* [Task description]
Each entry should be transcribed exactly as written, and any picture left out.

(Page-level text extractions)
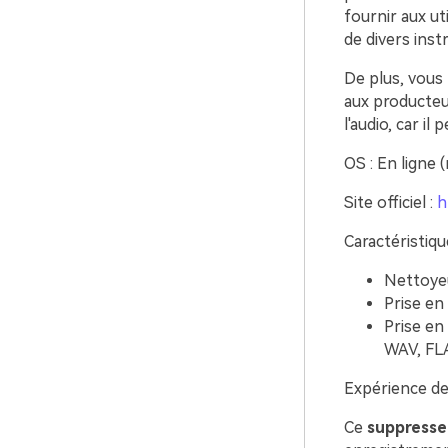
fournir aux ut
de divers inst
De plus, vous p
aux producteur
l'audio, car i
OS : En ligne 
Site officiel :
h
Caractéristiqu
Nettoyeu
Prise en
Prise en
WAV, FLA
Expérience de l
Ce
suppresseu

* [Solution to this task]
fournir aux ut
de divers inst
De plus, vous p
aux producteur
l'audio, car i
OS : En ligne 
Site officiel :
h
Caractéristiqu
Nettoyeu
Prise en
Prise en
WAV, FLA
Expérience de l
Ce
suppresseu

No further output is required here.